Although the deal went ahead, the accounting treatment that gave rise to the financial boost was ultimately rejected by external auditors, which scuppered the £60m.
Staging an intervention
On many a policy issue, an apparently simple moral standpoint is often not quite what it seems.
So it is with treatments deemed of little or no worth when compared to the risk and cost involved which the NHS has decided it will no longer fund except in extreme circumstances; and where it is determined to radically drive down NHS activity.

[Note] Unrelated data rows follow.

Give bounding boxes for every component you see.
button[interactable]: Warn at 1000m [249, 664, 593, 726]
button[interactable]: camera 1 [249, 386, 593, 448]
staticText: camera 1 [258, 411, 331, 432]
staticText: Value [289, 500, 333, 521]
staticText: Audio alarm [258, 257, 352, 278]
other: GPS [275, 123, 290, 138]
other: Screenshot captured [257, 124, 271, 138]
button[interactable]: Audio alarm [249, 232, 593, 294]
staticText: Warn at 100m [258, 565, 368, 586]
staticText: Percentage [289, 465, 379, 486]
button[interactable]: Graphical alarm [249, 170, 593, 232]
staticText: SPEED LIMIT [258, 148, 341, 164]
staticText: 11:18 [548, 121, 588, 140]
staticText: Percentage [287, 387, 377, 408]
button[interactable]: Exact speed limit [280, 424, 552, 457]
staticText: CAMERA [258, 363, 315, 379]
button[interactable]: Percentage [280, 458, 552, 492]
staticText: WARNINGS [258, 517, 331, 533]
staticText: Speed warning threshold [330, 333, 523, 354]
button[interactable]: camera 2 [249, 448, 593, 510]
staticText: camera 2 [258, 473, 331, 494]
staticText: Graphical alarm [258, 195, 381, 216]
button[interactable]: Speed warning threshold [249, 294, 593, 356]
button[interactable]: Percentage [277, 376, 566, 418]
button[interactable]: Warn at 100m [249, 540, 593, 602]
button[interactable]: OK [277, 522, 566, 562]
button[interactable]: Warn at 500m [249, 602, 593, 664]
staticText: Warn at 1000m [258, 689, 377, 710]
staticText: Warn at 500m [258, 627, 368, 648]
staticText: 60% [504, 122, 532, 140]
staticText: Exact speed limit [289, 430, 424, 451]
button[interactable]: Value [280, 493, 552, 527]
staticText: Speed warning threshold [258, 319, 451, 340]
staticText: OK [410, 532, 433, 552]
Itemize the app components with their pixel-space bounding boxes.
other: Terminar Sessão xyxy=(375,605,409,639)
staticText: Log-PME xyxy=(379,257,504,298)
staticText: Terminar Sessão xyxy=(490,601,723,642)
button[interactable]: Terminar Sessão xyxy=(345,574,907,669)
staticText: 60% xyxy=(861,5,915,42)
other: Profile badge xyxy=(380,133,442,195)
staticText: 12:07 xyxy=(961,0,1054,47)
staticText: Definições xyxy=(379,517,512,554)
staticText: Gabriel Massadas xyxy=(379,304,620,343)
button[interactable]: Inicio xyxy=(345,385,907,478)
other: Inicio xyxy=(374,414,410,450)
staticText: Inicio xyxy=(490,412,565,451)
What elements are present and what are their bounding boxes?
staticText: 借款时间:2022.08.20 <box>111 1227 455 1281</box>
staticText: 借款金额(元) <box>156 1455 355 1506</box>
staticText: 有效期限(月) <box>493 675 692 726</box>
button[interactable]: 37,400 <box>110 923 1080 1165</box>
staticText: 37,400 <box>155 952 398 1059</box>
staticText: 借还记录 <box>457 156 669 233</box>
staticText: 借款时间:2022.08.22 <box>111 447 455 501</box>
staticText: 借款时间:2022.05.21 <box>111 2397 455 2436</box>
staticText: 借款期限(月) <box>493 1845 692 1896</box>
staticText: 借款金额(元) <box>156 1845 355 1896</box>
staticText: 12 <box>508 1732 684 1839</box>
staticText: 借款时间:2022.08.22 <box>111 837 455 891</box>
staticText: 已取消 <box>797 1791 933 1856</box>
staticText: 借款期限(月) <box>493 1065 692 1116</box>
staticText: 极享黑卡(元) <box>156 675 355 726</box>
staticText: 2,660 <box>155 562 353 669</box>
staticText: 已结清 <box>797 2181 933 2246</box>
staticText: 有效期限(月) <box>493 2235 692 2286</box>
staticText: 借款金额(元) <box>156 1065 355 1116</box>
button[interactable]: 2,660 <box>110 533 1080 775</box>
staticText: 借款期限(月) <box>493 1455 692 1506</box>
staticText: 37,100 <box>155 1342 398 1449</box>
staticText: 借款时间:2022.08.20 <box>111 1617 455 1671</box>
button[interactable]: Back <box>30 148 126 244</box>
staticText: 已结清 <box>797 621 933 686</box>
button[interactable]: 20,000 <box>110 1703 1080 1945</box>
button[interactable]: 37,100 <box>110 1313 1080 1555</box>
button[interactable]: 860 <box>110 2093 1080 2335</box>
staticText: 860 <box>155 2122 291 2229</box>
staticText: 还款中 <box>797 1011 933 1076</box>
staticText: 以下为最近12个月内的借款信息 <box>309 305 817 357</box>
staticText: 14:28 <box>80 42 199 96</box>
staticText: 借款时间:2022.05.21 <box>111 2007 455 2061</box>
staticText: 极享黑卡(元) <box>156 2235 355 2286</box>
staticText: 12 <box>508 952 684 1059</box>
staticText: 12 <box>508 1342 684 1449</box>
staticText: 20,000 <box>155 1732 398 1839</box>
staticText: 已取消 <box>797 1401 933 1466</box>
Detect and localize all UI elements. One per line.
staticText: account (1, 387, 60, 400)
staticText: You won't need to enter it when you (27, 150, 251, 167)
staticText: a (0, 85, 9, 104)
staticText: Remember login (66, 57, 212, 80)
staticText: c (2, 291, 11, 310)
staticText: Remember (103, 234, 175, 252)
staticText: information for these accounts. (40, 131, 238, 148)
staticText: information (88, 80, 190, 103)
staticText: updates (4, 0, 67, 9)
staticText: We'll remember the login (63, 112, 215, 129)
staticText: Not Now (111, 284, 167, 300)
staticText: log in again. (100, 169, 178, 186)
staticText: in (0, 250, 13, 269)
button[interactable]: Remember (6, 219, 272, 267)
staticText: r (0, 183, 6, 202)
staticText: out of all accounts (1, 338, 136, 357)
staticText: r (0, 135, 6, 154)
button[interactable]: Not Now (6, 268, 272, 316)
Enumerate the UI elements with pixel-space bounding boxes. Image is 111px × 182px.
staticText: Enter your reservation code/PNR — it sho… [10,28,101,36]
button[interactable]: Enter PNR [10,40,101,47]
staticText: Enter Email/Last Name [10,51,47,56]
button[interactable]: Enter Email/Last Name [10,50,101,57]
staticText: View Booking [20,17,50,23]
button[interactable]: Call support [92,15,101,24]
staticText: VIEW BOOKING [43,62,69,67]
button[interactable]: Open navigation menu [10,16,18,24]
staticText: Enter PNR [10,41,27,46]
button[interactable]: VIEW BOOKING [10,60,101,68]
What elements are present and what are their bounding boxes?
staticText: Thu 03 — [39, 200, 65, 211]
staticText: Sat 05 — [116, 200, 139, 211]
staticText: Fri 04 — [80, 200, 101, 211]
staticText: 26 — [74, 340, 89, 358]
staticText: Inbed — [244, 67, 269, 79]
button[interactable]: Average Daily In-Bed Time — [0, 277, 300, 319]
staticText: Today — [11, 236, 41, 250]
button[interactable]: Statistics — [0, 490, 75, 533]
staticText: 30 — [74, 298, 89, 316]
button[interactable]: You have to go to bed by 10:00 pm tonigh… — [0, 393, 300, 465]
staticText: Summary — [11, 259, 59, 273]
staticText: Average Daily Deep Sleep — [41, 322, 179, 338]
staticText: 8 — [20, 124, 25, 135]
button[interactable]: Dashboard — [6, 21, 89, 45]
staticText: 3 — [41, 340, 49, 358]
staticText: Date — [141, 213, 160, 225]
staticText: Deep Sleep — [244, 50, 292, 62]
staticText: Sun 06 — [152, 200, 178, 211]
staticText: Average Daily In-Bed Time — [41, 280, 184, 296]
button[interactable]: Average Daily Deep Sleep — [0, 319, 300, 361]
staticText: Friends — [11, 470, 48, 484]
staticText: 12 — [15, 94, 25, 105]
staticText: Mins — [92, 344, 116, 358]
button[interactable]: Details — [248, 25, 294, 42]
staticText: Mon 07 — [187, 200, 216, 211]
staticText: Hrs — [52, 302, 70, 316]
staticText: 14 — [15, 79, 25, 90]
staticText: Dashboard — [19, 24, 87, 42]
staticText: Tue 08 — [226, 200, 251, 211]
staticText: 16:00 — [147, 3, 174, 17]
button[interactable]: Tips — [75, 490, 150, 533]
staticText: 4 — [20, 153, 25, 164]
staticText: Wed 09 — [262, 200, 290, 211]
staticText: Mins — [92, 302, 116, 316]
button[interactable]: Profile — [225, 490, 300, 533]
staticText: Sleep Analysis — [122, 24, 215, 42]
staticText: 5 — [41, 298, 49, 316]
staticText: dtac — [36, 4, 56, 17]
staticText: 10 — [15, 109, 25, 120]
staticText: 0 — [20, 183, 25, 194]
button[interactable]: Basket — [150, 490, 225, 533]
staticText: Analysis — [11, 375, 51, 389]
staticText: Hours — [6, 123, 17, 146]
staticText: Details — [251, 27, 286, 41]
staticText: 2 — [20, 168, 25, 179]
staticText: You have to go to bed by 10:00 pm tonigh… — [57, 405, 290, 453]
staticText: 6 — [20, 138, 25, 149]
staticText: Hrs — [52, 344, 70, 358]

If someone wants a lesion removed or trigger finger released, it may rightly not be a priority for NHS resource, but why can’t they pay for it out of their own pocket? And if they can, why shouldn’t NHS private units – which are after all already charging for ops including these ones and have for many decades – carry it out for them? (And they are, as we reported on Monday afternoon). Especially when trusts are under intense pressure to fill financial holes.
But, conversely, allowing this makes the NHS entirely complicit in this inequality of access based on ability to pay, and schemes where hospitals are very likely to link NHS restrictions into their own income generation and private unit marketing.
And, as Academy of Medical Royal Colleges chief executive Alastair Henderson commented on Tuesday on the story, if a treatment does not represent an evidence-based intervention for a patient, why should NHS trusts be offering them privately or otherwise?
This is the thinking of NHSE, along with the academy and other partners, who on Monday staged an intervention over these interventions, warning trusts to follow their earlier guidance and cease.
Bravo to chiefs who spoke their minds
Expressing the view that we live in a divided, more fractious nation is a commonplace, as is bemoaning the fact that this can lead to anger and abuse. What is much rarer is a direct challenge to the discriminatory views endemic in some communities.
So “bravo” to Nick Hulme, Melanie Walker and Andrew Ridley – the chief executives of, respectively, East Suffolk and North Essex FT, Devon Partnership Trust and Central London Community Healthcare Trust.
The three chiefs took the opportunity of appearing at an HSJ roundtable debate with fellow CEOs to declare that NHS leaders had a responsibility to “call out” racist and homophobic communities on behalf of staff and patients alike.
And “bravo” too to new NHS chief people officer Prerana Issar, who backed the chiefs, stating: “Leaders in the NHS are leaders in the country and therefore they definitely have a larger role [in addressing wider societal issues].”
Ian Dalton may have left the NHS for now, but he may yet have an impact from the sidelines with his new job helping the government automate public services.
The government announced that, fresh from his departure from NHSI, Mr Dalton will be redeployed as executive chairman of its new automation taskforce.
In hiring Mr Dalton to the role, Cabinet Office permanent secretary John Manzoni didn’t cite his automation know-how but instead how he “supported the NHS to improve their performance, improving its financial performance and ensuring the NHS is more integrated”.
If automation can help with any of these tasks, then Mr Dalton may yet have a contribution to make to the NHS.